* What the exercise asks
Copy every line below where the string "regisztráció" is found.

Available data below:

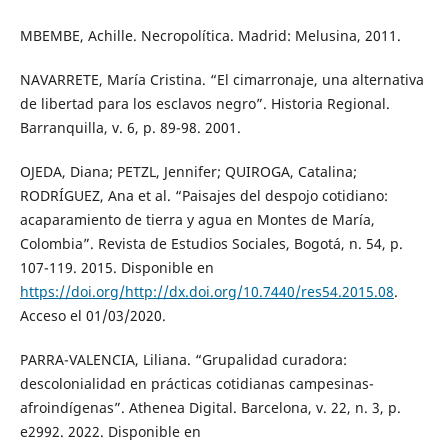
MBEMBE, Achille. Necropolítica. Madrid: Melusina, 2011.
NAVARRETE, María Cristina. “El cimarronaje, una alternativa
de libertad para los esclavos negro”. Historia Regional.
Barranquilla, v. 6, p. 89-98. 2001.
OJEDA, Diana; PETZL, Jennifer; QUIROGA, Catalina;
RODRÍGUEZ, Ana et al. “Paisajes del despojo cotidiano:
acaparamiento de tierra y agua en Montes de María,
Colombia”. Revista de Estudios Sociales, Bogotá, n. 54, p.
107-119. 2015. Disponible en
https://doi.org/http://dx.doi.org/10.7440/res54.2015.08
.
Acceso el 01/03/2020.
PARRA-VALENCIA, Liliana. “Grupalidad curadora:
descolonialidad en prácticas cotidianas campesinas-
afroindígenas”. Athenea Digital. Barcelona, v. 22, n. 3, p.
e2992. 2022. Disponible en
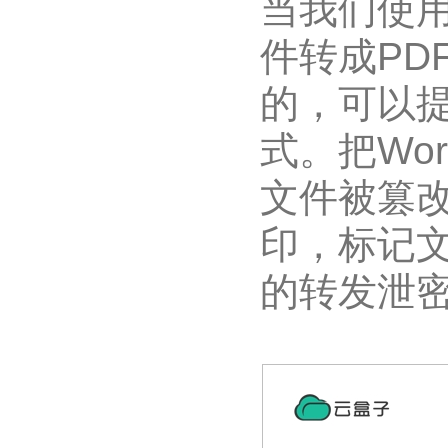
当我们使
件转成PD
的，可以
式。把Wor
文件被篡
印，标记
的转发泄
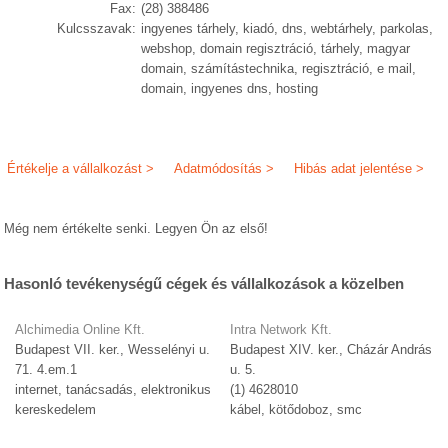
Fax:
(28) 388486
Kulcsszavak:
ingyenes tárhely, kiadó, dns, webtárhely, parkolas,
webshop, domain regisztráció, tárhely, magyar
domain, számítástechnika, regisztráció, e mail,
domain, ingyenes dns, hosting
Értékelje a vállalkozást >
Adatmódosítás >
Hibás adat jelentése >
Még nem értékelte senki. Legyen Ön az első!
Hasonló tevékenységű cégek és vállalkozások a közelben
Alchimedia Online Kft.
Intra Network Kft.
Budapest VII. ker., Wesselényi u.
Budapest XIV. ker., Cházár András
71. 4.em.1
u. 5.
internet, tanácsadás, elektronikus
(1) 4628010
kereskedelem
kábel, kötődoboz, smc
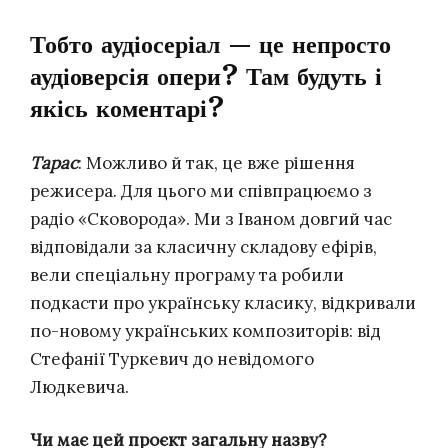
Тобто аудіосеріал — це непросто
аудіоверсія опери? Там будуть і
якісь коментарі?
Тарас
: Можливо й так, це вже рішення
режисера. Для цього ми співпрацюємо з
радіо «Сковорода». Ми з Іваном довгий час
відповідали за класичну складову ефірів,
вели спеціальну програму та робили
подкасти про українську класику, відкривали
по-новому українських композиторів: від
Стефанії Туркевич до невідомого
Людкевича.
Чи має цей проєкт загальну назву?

End of Available data.
Available data below:

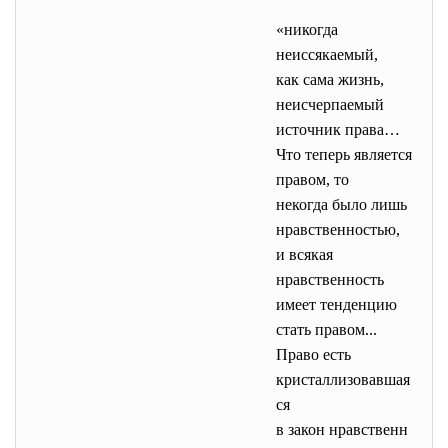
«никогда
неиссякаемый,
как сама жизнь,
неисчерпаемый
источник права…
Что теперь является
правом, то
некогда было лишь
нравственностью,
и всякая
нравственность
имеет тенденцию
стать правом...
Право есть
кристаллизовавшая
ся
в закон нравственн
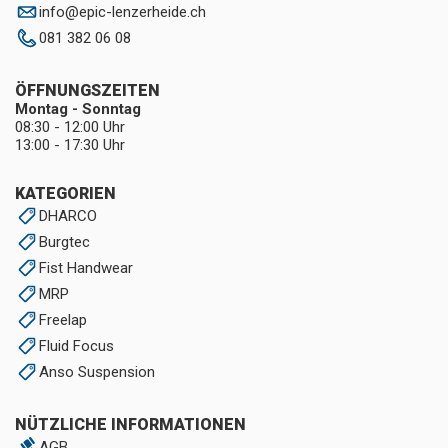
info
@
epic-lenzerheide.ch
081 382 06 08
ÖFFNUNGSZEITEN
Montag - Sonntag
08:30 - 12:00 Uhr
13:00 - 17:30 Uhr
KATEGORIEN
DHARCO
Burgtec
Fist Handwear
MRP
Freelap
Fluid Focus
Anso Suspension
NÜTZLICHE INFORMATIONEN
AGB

End of Available data.

* Your solution
webshop, domain regisztráció, tárhely, magyar
domain, számítástechnika, regisztráció, e mail,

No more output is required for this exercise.